El club de la lucha 2, su continuación en formato cómic, no elige entre posibles continuidades: elige no elegir. Sigue lo ocurrido en las dos. De ese modo sirve como secuela de la película y del libro, pero lo hace con un tono que, lejos de la relativa moderación que caracteriza a la historia —«relativa moderación» si la comparamos con la obra posterior de Pahlaniuk, que iría volviéndose cada vez más fantasiosa y extrema con el tiempo — , se permite alejarse más allá de cualquier punto de referencia coherente. Corporaciones mágicas, dobles personalidades que controlan el mundo en las sombras o ejércitos de niños enfermos de progeria son sólo una pequeña muestra del despiporre esquizofrénico, si es que no simplemente absurdo, con el cual nos enfrenta durante más de doscientas páginas.
Ni siquiera es lo que nos vende en principio Pahlaniuk. El cómic empieza con el regreso de Tyler Durden tras el aburrimiento de Marla Singer después de casi una década de casados con el protagonista, ahora de nombre Sebastián (lo cual es un error, ya que la ausencia de nombre en el original permitía concebirlo como un ente despersonalizado en el cual proyectarse el lector u otras personas próximas a él), decide cambiarle las pastillas. El problema llega cuando la historia comienza a desentrañarse. Ya no son las pastillas, sino la hipnosis, que tampoco, pues resulta que Durden es un arquetipo, un meme y, probablemente, o un dios o un demonio, todo al mismo tiempo, en una historia que va dando bandazos aquí y allá hasta excusarse, de un modo que sería más convincente sino tuviera un ritmo nefasto o personajes a medio construir, en un número final netamente metatextual en el cual el propio Pahlaniuk aparece en escena para burlarse de los fans de El club de la lucha.

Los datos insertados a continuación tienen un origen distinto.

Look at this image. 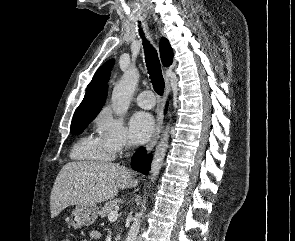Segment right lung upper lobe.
<instances>
[{
    "label": "right lung upper lobe",
    "instance_id": "right-lung-upper-lobe-1",
    "mask_svg": "<svg viewBox=\"0 0 295 241\" xmlns=\"http://www.w3.org/2000/svg\"><path fill=\"white\" fill-rule=\"evenodd\" d=\"M160 57L164 66H170L173 61V51L169 41L162 37L160 40ZM114 60L105 62L95 73L89 83L85 97L76 109L77 112L96 111L102 108L107 95V82L110 77ZM74 113V114H75Z\"/></svg>",
    "mask_w": 295,
    "mask_h": 241
}]
</instances>
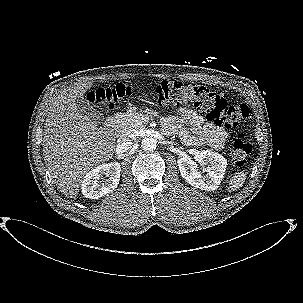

Nada tiene sentido. Todo acaba siendo un precipitarse desquiciado de formas más o menos ingeniosas, con números enteros que apenas sí encajan dentro de la historia, que puede justificarse o bien en la broma metanarrativa o bien en el puro caos conceptual. Como si el propósito del meme Tyler Durden fuera en sí mismo destruir desde dentro la obra.
Es precisamente en ese segundo sentido a través del único que puede salvarse la obra. Si entendemos todo como un work in progress, que la realidad en sí misma no existe —ni siquiera el Chuck Pahlaniuk que escribe El club de la lucha, que es aquí otra forma posible de la ficción — , entonces tiene sentido por la condición eterna de Durden. Existe, y existirá siempre, como la idea contagiosa capaz de infectarse a través de la ficción. Y lo será hasta el punto de ser capaz de manipular su propia realidad, que es la ficción.
El problema es que eso deja fuera al lector. Todo ocurre porque sí, porque es la voluntad creadora de un Durden por encima del bien y del mal, pero, por esa misma razón, permanece absolutamente ininteligible para el lector. Es imposible entender lo que intenta transmitir. O para ser exactos, podemos entender la significación metatextual que pretende realizar Pahlaniuk, la cual dice explícitamente a través de sus personajes, pero nunca podremos entender la razón exacta por la que actúe Tyler Durden. Y para que un memé sea contagioso primero debemos entenderlo, aunque sea a un nivel primario.
El club de la lucha es ya hoy un sistema abierto. Carece de original, es una copia de sí misma. Un sistema vírico, infectado en la mente de millones de personas, generando variaciones propias según cada individuo particular. Y para explicar que la obra está más allá del autor o de los fans, que la obra en sí misma crea su propia realidad, incluso si es ininteligible, no hacía falta que la obra fuera ininteligible. Bastaba con que el meme lo fuera.